• [Problem requirements]: The expected answer is the full listing, repeated exactly and free of images.

• [Records to process]:
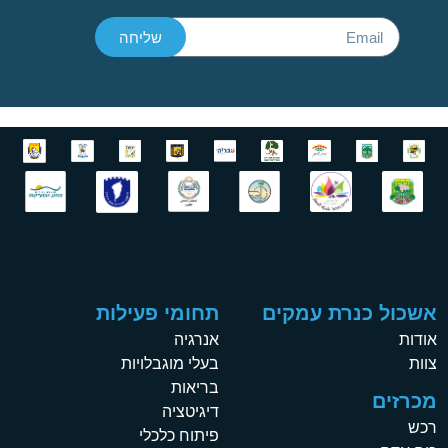
שליחה
אשכול כנרת עמקים
תחומי פעילות
אודות
אנרגיה
צוות
בעלי מוגבלויות
בריאות
מכרזים
דיגיטציה
רכש
פיתוח כלכלי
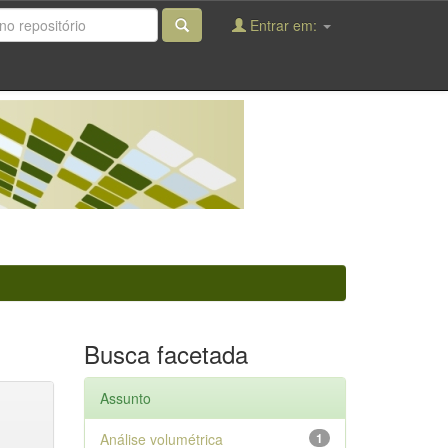
Entrar em:
Busca facetada
Assunto
Análise volumétrica
1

• [Response to the exercise]:
שליחה
אשכול כנרת עמקים
תחומי פעילות
אודות
אנרגיה
צוות
בעלי מוגבלויות
בריאות
מכרזים
דיגיטציה
רכש
פיתוח כלכלי
Entrar em:
Busca facetada
Assunto
Análise volumétrica
1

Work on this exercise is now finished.